Fundamentally, Ma is a modern Confucian politician who has shown that this ancient political and ethical tradition is very much alive in 21st-century East Asia. Unlike 20th-century totalitarian Confucian politicians like Chiang Kai-shek and Kim Jong-il, Ma is not the heroic incarnation of the state, ruling through the force of unquestionable ethical power. Instead, he is admired for his personal integrity and incorruptibility that in Taiwanese politics distinguishes him from his corrupt predecessor Chen Shui-bian.

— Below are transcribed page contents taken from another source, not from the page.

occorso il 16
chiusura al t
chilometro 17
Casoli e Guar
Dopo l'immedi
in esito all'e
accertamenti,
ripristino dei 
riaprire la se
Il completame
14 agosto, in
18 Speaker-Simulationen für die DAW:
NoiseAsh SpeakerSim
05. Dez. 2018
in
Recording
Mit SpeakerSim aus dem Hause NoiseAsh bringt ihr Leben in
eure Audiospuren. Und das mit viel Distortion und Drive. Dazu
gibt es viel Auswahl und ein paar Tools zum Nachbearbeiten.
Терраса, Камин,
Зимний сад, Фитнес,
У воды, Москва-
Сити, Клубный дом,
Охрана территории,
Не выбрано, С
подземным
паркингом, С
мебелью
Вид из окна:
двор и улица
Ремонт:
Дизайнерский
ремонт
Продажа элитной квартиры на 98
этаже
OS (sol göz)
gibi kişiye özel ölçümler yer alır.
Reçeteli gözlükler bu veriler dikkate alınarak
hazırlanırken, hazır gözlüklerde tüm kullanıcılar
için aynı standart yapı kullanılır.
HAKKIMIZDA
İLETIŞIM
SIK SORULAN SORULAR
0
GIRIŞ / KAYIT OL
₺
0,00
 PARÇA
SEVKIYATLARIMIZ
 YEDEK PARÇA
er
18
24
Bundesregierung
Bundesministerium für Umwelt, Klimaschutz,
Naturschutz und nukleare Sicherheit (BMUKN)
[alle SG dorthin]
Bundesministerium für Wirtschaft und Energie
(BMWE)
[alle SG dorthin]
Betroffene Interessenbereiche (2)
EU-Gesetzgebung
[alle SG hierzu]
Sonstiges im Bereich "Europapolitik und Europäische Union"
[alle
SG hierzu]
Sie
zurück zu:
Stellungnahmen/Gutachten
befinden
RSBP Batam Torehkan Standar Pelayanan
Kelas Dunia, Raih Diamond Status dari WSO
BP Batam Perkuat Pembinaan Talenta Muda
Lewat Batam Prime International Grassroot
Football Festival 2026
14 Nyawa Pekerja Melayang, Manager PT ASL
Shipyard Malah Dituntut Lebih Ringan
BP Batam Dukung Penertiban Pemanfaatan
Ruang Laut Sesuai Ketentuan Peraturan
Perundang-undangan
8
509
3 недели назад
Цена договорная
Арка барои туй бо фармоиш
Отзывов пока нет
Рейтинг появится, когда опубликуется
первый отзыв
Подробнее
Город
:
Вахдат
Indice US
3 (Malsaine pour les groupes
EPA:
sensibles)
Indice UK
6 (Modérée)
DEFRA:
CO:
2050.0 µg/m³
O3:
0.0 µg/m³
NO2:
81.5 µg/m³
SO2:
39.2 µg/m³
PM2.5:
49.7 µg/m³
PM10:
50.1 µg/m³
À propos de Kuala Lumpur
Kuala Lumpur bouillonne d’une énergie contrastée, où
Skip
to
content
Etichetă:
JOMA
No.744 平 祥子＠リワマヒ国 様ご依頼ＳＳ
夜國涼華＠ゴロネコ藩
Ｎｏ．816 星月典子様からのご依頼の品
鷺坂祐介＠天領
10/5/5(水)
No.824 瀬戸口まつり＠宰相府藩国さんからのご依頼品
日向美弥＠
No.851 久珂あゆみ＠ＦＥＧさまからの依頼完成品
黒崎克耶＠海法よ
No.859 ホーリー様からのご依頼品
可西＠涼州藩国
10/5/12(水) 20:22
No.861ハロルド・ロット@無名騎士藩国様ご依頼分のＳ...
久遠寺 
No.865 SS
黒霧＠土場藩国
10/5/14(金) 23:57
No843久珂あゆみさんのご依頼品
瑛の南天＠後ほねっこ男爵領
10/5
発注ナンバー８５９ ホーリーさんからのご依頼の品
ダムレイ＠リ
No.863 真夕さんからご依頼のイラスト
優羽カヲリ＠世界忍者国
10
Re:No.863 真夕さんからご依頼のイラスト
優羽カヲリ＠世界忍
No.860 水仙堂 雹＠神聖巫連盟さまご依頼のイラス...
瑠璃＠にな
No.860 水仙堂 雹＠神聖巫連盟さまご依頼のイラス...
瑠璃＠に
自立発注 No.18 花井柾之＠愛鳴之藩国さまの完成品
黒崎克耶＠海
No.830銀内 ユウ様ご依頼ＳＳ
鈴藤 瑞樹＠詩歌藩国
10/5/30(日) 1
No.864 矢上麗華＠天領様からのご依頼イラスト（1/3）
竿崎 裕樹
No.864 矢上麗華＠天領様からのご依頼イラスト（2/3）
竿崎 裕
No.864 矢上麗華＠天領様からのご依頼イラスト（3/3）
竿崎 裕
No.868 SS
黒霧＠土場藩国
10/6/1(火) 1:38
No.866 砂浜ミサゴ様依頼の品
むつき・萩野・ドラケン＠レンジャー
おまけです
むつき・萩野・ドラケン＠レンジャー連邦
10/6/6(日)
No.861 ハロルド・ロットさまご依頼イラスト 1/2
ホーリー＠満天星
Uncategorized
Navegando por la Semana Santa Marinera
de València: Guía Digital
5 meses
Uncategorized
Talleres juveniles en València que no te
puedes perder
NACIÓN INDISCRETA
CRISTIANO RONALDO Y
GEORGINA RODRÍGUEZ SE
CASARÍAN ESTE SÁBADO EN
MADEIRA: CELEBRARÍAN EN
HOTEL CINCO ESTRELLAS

But Ma's popularity is declining quickly as Taiwanese increasingly believe he is cut off from reality and incompetent. His handling of the island's domestic challenges in his first term was at best ineffectual.
In 2008, Ma came to office promising that opening up to mainland China would create a 'golden decade' for Taiwan's economy. While Beijing was willing to co-operate with him in normalising relations across the strait, the millions of mainland tourists who visited Taiwan and the tiny trickle of investment into Taiwan have done little to offset the ongoing mass emigration of Taiwanese industry to the mainland.
An entire generation of Taiwanese has been educated for a knowledge economy that never materialised due to a lack of investment. Taiwan is now a post-industrial society without a post-industrial economy. Moreover, those Taiwanese who do have jobs have not had pay increases in more than a decade.
Ma is still promising that his golden decade is just around the corner, and voters clearly decided to give him another chance. But, increasingly, the hardworking Taiwanese are becoming resentful and angry that their dreams are being deferred even as construction companies race to build more luxury residential complexes in Taipei.